Its AI risk platform is designed to identify AI assets and map their access to sensitive enterprise information.
The company says the technology can help organisations identify shadow AI usage, autonomous machine identities and situations where AI applications have excessive access to corporate data.
More information is available on Matters.AI
Matters.AI Builds AI-Native Data Security Platform
Matters.AI describes itself as an AI-native data security platform designed to function like an AI Security Engineer.
Its platform brings together multiple security capabilities, including:
- Data Security Posture Management
- Data Detection and Response
- Insider Risk
- Exfiltration Defence
- Data Loss Prevention
- Database Activity Monitoring
- AI risk intelligence
The company’s technology focuses on understanding what sensitive information exists inside an organisation, who or what is accessing it, and how that data is being used.
Matters.AI’s database security platform also focuses on monitoring interactions involving human users, machine identities and AI agents, with capabilities covering semantic classification and real-time data lineage.
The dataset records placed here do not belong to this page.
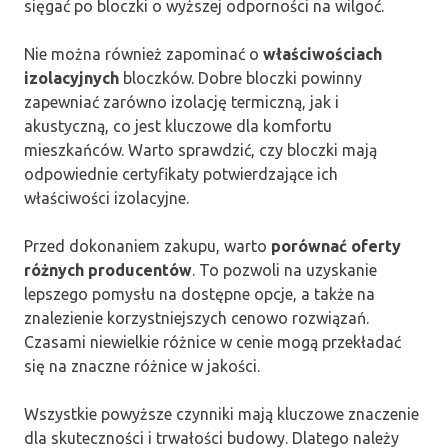
sięgać po bloczki o wyższej odporności na wilgoć.
Nie można również zapominać o
właściwościach
izolacyjnych
bloczków. Dobre bloczki powinny
zapewniać zarówno izolację termiczną, jak i
akustyczną, co jest kluczowe dla komfortu
mieszkańców. Warto sprawdzić, czy bloczki mają
odpowiednie certyfikaty potwierdzające ich
właściwości izolacyjne.
Przed dokonaniem zakupu, warto
porównać oferty
różnych producentów
. To pozwoli na uzyskanie
lepszego pomysłu na dostępne opcje, a także na
znalezienie korzystniejszych cenowo rozwiązań.
Czasami niewielkie różnice w cenie mogą przekładać
się na znaczne różnice w jakości.
Wszystkie powyższe czynniki mają kluczowe znaczenie
dla skuteczności i trwałości budowy. Dlatego należy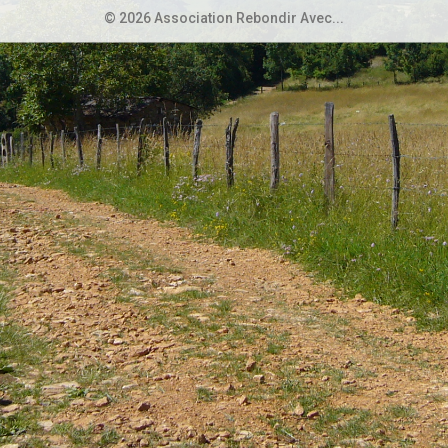
© 2026 Association Rebondir Avec...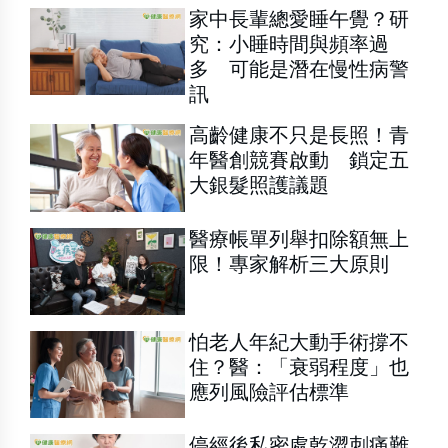
家中長輩總愛睡午覺？研
究：小睡時間與頻率過
多 可能是潛在慢性病警
訊
高齡健康不只是長照！青
年醫創競賽啟動 鎖定五
大銀髮照護議題
醫療帳單列舉扣除額無上
限！專家解析三大原則
怕老人年紀大動手術撐不
住？醫：「衰弱程度」也
應列風險評估標準
停經後私密處乾澀刺痛難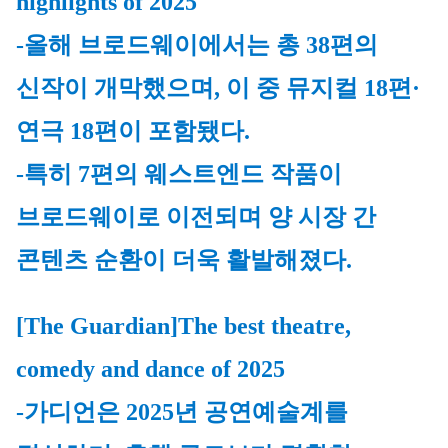
highlights of 2025
-올해 브로드웨이에서는 총 38편의 
신작이 개막했으며, 이 중 뮤지컬 18편·
연극 18편이 포함됐다. 
-특히 7편의 웨스트엔드 작품이 
브로드웨이로 이전되며 양 시장 간 
콘텐츠 순환이 더욱 활발해졌다.
[The Guardian]The best theatre, 
comedy and dance of 2025
-가디언은 2025년 공연예술계를 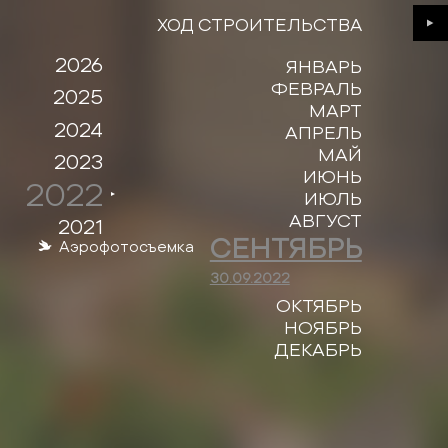
ХОД СТРОИТЕЛЬСТВА
Next
2026
ЯНВАРЬ
ФЕВРАЛЬ
2025
МАРТ
2024
АПРЕЛЬ
МАЙ
2023
ИЮНЬ
2022
ИЮЛЬ
АВГУСТ
2021
СЕНТЯБРЬ
Аэрофотосъемка
30.09.2022
ОКТЯБРЬ
НОЯБРЬ
ДЕКАБРЬ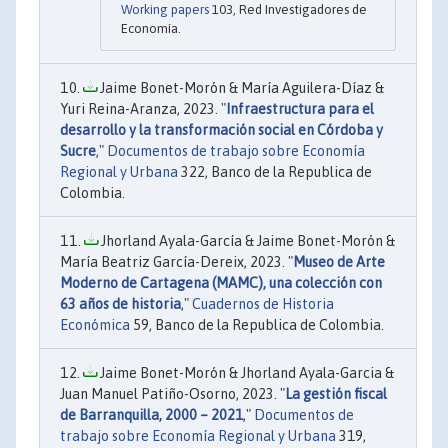
Working papers
103, Red Investigadores de
Economía.
Jaime Bonet-Morón & María Aguilera-Díaz &
Yuri Reina-Aranza, 2023. "
Infraestructura para el
desarrollo y la transformación social en Córdoba y
Sucre
,"
Documentos de trabajo sobre Economía
Regional y Urbana
322, Banco de la Republica de
Colombia.
Jhorland Ayala-García & Jaime Bonet-Morón &
María Beatriz García-Dereix, 2023. "
Museo de Arte
Moderno de Cartagena (MAMC), una colección con
63 años de historia
,"
Cuadernos de Historia
Económica
59, Banco de la Republica de Colombia.
Jaime Bonet-Morón & Jhorland Ayala-Garcia &
Juan Manuel Patiño-Osorno, 2023. "
La gestión fiscal
de Barranquilla, 2000 – 2021
,"
Documentos de
trabajo sobre Economía Regional y Urbana
319,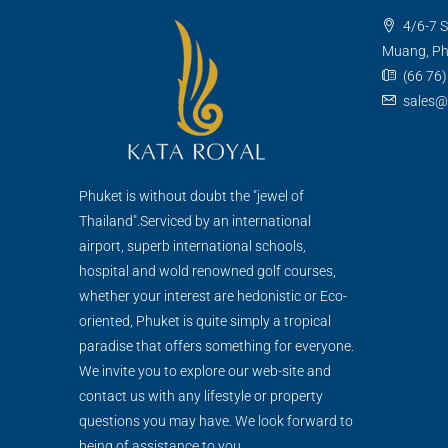
4/6-7 S
Muang, Ph
(66 76
sales@
Phuket is without doubt the "jewel of
Thailand".Serviced by an international
airport, superb international schools,
hospital and wold renowned golf courses,
whether your interest are hedonistic or Eco-
oriented, Phuket is quite simply a tropical
paradise that offers something for everyone.
We invite you to explore our web-site and
contact us with any lifestyle or property
questions you may have. We look forward to
being of assistance to you.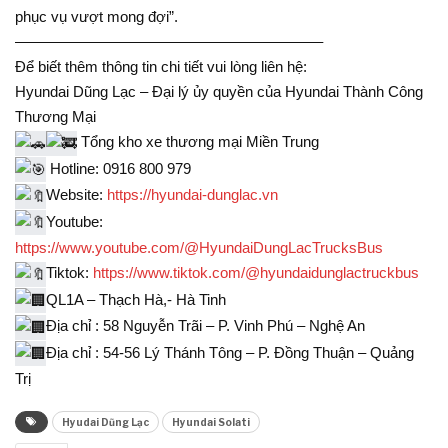
phục vụ vượt mong đợi”.
————————————————————–
Để biết thêm thông tin chi tiết vui lòng liên hệ:
Hyundai Dũng Lạc – Đại lý ủy quyền của Hyundai Thành Công
Thương Mại
Tổng kho xe thương mại Miền Trung
Hotline: 0916 800 979
Website:
https://hyundai-dunglac.vn
Youtube:
https://www.youtube.com/@HyundaiDungLacTrucksBus
Tiktok:
https://www.tiktok.com/@hyundaidunglactruckbus
QL1A – Thạch Hà,- Hà Tinh
Địa chỉ : 58 Nguyễn Trãi – P. Vinh Phú – Nghệ An
Địa chỉ : 54-56 Lý Thánh Tông – P. Đồng Thuận – Quảng
Trị
Hyudai Dũng Lạc
Hyundai Solati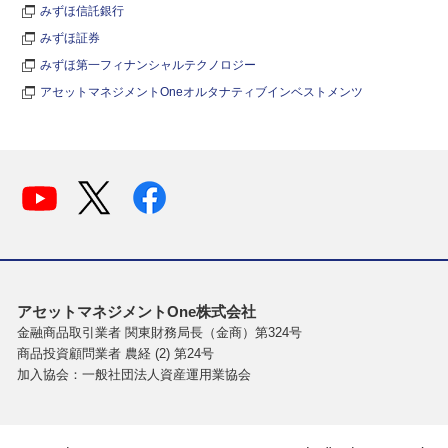
みずほ信託銀行
みずほ証券
みずほ第一フィナンシャルテクノロジー
アセットマネジメントOneオルタナティブインベストメンツ
アセットマネジメントOne株式会社
金融商品取引業者 関東財務局長（金商）第324号
商品投資顧問業者 農経 (2) 第24号
加入協会：一般社団法人資産運用業協会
Matters.AI
The company says it currently protects more than 50 enterprises, monitoring petabytes of data and billions of events every day.
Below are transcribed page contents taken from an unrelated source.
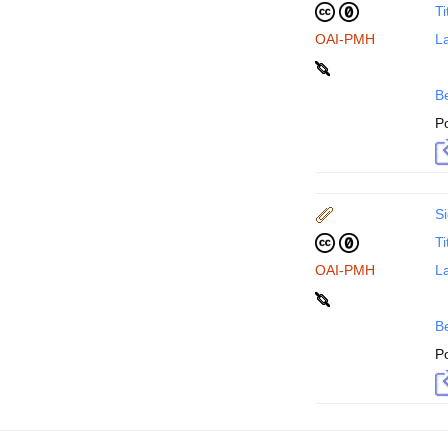
Ti
OAI-PMH
La
B
P
Si
Ti
OAI-PMH
La
B
P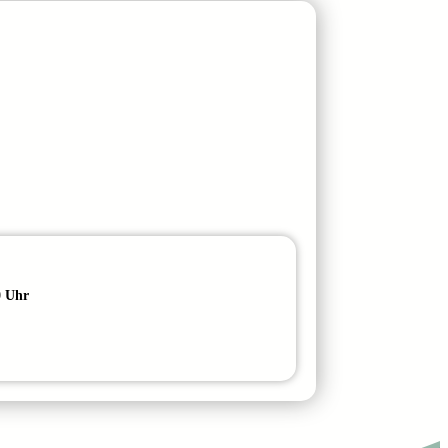
0 Uhr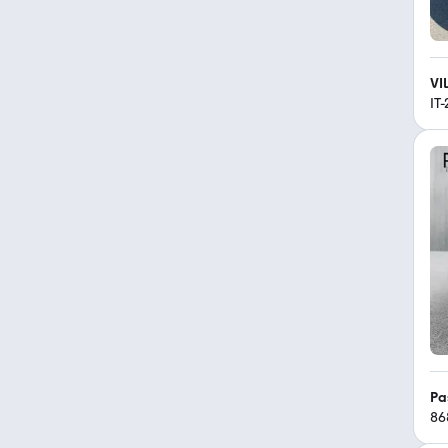
VI
IT
Pa
86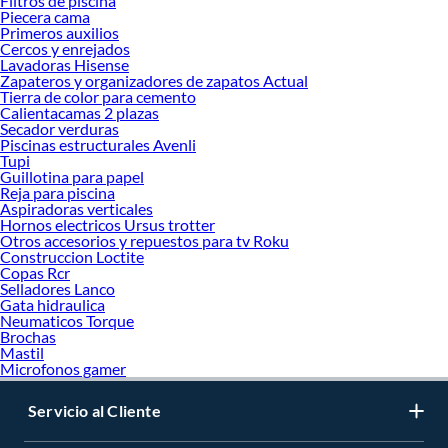
Filtros de piscina
Piecera cama
Primeros auxilios
Cercos y enrejados
Lavadoras Hisense
Zapateros y organizadores de zapatos Actual
Tierra de color para cemento
Calientacamas 2 plazas
Secador verduras
Piscinas estructurales Avenli
Tupi
Guillotina para papel
Reja para piscina
Aspiradoras verticales
Hornos electricos Ursus trotter
Otros accesorios y repuestos para tv Roku
Construccion Loctite
Copas Rcr
Selladores Lanco
Gata hidraulica
Neumaticos Torque
Brochas
Mastil
Microfonos gamer
Servicio al Cliente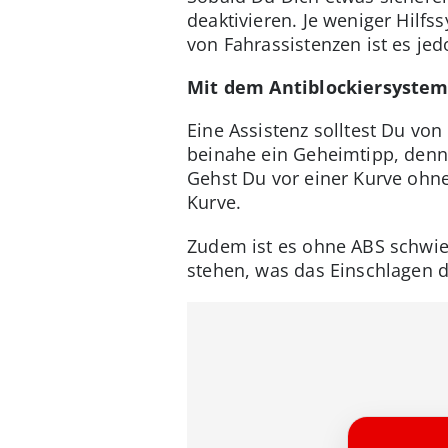
deaktivieren. Je weniger Hilfss
von Fahrassistenzen ist es jed
Mit dem Antiblockiersystem
Eine Assistenz solltest Du von
beinahe ein Geheimtipp, denn 
Gehst Du vor einer Kurve ohne
Kurve.
Zudem ist es ohne ABS schwier
stehen, was das Einschlagen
Matters.AI is backed by Better, CVP, Kalari and Endiya.
Upwind Focuses on Runtime Cloud and AI Security
Upwind is a cloud and AI security company founded by the team behind Spot.io.
Its platform combines agentless scanning with runtime sensors to provide security, development and DevOps teams with visibility into cloud and AI infrastructure.
The company focuses on helping organisations identify high-signal security risks, prioritise remediation and respond to threats as they occur.
Its technology covers areas including cloud security posture management, vulnerability management, API security, attack surface management, data security, AI security and runtime threat detection.
Upwind is headquartered in the United States and is led by Co-Founder and CEO Amiram Shachar.
What the Matters.AI-Upwind Integration Means for Enterprises
The integration reflects an important evolution in enterprise cybersecurity: the convergence of cloud security, runtime intelligence and data security.
Historically, organisations have often managed these areas through separate security tools.
Cloud security platforms may identify infrastructure vulnerabilities, while data security systems classify sensitive information and database monitoring products track user activity.
Bringing these signals together could allow security teams to move from alert-based security towards more contextual, risk-based decision-making.
For enterprise security teams, the integration is designed to help answer three important questions:
- What cloud exposure has occurred?
- What sensitive data could be affected?
- What activity is taking place around that data?
That additional context can be especially valuable for large enterprises operating across hybrid cloud environments, AI workloads and distributed application infrastructure.